Pampered Chef stoneware

LOVE both of my flat stones! MAke cookies on them all the time.

I don't have any other stone where but many other things and love them all.:goodvibes
 
I use the large round stone all the time, for pizza, and anything else that you can normally cook on a cookie sheet, biscuits, cookies, LOVE IT!!
 
My pampered chef pizza stone broke and I replaced it with one from K-mart. Worked just as good and has lasted many years.
 
oh man...you can have more than one stone?:lmao: I LOVELOVELOVE my round stone,make pizzas all the time,it's in the oven now roasting veggies for dinner.....pp has 8 pans? I need more!!!!
 
Love mine! I have many pieces. The ones I use the most are the large bar pan, and the deep dish baker.
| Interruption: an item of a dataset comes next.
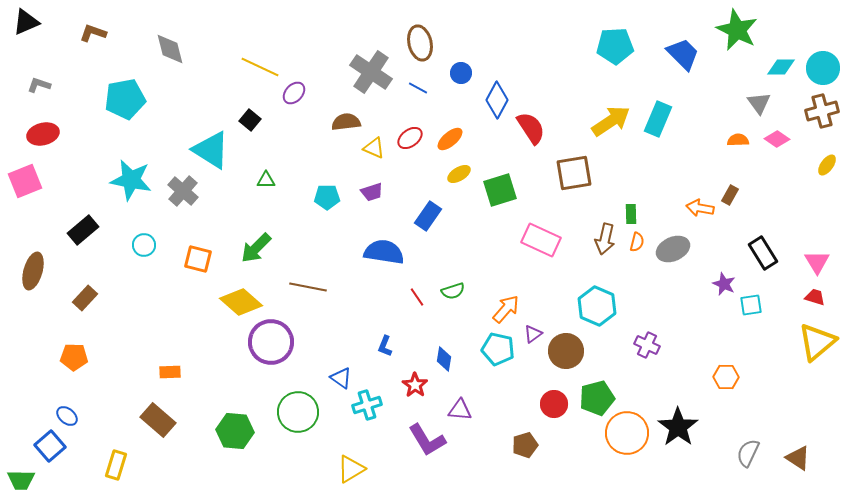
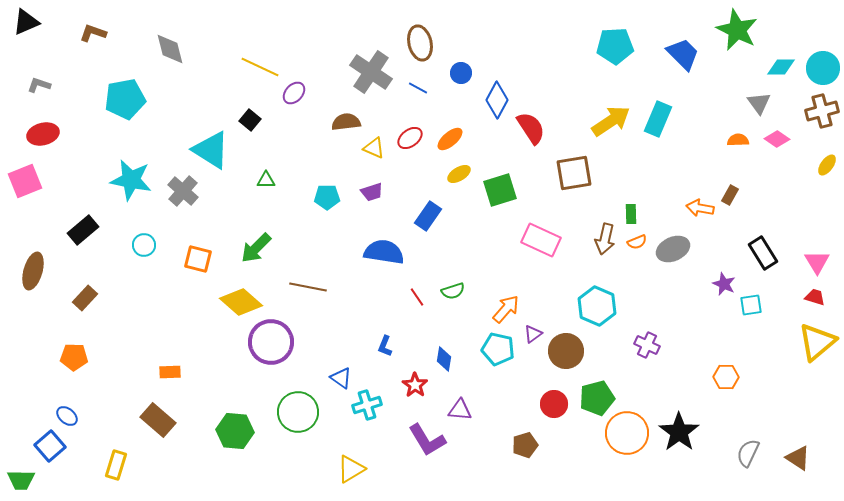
orange semicircle at (637, 242): rotated 54 degrees clockwise
black star at (678, 427): moved 1 px right, 5 px down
It is worth the price. I'd stick with the PC brand. I am afraid of lead :eek: in the no-name ones or ones made in other countries. I wouldn't use an unglazed terra cotta tile either for the same reason.:scared:
 
At first I thought that the PC stoneware was too expensive. I saw the pizza stoneware with a pizza cutter for less than the PC stoneware at Macy's. I went ahead bought it and used it. The darn thing broke in my oven the first time I used it. I went ahead and bought the PC large round and since have added it the collection. I think I have them all except the new round ones with the handles. The PC stonewares are the only ones that I use to bake everything with now. I love them! The large bar pan is my favorite though! It's the most seasoned of all of them.
 
Our favorite is the large bar pan, we cook just about everything on it.

chicken nuggets
roasted chicken
pork tenderloin
garlic bread
texas toast
pizza rolls
crecent rolls
cookies
fries

Just rinse and scrap. The sucker is heavy though so it just lives in the oven.

I have a few other pieces but I very rarely use them.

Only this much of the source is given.